Exercise >>
Work out how many lines in the records include the word "Europcar", then answer with nothing but that number.
────
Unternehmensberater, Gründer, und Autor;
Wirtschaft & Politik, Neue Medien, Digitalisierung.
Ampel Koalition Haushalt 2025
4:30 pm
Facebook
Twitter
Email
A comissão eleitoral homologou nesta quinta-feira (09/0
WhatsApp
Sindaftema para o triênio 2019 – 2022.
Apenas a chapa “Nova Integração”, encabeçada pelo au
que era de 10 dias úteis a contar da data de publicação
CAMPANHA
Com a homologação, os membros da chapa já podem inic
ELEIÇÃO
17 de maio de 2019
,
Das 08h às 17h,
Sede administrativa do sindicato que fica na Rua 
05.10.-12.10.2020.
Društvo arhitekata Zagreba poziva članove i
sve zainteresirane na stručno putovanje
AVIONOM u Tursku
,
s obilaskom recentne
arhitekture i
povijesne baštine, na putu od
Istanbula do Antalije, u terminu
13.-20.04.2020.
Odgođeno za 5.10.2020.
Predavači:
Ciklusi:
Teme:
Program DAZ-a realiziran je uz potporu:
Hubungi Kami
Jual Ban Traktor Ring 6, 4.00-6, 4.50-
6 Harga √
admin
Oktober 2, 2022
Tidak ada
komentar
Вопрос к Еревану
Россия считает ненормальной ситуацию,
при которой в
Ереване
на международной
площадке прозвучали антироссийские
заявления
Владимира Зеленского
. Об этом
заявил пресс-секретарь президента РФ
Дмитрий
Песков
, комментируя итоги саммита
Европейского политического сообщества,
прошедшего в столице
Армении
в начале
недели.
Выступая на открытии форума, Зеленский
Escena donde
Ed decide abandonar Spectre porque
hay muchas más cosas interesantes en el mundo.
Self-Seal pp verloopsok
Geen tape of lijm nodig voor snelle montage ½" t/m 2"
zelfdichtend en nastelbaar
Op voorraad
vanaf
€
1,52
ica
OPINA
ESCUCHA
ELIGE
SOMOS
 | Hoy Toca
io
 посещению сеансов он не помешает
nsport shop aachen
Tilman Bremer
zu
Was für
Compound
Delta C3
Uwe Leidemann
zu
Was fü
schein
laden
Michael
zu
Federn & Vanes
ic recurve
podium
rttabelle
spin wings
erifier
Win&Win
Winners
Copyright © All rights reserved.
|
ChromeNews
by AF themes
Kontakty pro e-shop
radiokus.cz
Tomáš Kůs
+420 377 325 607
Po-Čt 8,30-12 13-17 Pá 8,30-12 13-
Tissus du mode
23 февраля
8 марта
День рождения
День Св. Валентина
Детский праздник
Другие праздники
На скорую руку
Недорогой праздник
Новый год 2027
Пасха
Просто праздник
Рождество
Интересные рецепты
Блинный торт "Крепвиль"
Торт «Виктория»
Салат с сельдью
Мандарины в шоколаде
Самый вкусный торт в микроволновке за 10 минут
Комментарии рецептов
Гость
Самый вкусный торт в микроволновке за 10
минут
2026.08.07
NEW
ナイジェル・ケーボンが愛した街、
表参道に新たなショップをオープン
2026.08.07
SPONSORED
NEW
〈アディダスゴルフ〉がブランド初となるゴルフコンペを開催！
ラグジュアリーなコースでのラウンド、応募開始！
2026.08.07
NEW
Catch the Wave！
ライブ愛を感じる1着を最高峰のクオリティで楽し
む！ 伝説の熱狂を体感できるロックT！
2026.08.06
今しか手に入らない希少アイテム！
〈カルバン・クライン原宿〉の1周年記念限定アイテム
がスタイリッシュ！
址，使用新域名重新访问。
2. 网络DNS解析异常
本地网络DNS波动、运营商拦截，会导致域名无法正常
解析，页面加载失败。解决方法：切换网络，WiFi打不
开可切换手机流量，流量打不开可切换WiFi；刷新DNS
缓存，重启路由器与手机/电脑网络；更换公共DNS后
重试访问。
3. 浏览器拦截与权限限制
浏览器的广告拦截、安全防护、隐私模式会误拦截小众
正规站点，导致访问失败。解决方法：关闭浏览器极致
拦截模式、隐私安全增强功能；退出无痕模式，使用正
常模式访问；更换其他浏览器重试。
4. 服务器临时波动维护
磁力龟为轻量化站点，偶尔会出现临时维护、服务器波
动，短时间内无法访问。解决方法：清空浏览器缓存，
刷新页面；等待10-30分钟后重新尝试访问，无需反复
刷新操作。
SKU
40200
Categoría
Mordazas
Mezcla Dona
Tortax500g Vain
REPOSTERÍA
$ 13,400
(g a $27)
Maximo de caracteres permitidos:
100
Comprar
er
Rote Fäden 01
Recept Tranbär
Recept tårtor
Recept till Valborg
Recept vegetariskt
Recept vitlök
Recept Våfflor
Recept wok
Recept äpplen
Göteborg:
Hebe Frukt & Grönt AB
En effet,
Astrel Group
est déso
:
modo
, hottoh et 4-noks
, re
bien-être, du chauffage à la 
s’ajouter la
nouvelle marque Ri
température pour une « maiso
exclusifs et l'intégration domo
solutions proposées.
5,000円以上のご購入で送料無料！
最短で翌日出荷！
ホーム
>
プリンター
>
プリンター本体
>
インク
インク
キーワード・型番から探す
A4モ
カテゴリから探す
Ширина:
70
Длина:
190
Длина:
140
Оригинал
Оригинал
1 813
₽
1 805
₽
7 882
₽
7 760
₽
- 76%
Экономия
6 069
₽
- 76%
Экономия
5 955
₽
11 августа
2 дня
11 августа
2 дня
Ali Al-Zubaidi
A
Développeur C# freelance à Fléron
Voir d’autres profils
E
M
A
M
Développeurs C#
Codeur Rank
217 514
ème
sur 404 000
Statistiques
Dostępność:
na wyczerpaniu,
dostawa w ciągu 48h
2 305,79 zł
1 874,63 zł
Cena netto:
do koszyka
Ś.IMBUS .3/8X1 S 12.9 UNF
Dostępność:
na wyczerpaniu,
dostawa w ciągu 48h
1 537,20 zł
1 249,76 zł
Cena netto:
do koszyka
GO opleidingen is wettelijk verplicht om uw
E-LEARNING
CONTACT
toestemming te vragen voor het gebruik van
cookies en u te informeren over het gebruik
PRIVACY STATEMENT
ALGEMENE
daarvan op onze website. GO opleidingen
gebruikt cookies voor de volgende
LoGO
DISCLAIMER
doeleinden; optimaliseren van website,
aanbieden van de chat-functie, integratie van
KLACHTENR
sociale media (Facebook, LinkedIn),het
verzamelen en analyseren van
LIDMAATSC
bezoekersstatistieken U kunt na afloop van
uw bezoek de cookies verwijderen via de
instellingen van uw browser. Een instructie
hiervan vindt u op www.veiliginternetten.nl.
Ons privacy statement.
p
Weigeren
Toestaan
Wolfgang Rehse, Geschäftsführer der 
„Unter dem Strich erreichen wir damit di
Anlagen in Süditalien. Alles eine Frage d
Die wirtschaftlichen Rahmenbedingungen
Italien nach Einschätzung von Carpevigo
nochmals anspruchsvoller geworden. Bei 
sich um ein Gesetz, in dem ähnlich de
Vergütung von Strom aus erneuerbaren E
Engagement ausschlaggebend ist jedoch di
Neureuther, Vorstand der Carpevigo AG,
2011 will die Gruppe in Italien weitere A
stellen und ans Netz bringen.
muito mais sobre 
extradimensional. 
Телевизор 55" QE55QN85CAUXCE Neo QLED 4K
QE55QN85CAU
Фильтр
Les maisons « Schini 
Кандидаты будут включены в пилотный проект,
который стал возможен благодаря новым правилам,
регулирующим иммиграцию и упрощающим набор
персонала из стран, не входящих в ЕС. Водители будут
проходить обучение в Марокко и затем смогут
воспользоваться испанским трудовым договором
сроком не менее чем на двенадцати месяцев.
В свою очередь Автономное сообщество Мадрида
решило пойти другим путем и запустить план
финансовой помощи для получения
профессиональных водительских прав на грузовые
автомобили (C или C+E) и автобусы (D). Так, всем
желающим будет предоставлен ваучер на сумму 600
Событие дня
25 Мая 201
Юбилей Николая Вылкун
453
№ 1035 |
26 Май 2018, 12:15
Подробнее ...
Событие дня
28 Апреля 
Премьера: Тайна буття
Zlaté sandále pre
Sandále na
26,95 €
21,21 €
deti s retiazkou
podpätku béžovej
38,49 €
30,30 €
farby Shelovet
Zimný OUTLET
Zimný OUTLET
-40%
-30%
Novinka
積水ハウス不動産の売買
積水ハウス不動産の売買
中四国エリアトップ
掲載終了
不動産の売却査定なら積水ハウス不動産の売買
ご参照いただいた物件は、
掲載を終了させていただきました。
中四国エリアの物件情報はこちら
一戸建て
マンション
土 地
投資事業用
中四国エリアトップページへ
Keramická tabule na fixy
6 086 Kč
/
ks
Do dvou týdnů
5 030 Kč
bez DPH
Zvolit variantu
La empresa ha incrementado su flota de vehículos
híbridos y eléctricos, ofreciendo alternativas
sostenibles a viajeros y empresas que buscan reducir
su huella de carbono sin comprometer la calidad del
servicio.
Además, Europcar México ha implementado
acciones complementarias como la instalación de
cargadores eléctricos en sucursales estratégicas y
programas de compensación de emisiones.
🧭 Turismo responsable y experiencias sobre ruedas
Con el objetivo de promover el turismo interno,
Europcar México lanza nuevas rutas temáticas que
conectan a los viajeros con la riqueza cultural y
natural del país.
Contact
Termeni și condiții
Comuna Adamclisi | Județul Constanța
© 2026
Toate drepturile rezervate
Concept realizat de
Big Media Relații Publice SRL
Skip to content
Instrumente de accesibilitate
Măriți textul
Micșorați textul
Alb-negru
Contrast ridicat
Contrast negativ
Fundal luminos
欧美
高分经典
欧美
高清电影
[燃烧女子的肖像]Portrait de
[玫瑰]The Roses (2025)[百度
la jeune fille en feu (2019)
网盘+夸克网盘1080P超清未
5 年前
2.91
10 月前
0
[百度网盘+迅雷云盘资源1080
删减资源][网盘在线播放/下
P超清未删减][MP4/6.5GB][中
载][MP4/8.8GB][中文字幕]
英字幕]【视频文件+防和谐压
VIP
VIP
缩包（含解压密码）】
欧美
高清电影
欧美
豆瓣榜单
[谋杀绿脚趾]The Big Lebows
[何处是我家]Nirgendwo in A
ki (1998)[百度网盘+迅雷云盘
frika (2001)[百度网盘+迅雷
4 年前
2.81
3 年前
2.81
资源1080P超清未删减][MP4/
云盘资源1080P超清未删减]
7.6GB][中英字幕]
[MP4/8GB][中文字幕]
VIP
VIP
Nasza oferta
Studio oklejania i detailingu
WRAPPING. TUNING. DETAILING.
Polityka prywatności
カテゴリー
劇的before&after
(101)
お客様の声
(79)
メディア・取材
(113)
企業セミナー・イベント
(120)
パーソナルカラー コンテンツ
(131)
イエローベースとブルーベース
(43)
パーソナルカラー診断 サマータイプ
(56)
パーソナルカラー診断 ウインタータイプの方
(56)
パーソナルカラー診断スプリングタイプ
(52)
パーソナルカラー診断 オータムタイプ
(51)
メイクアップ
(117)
────
Solution to the problem >>
2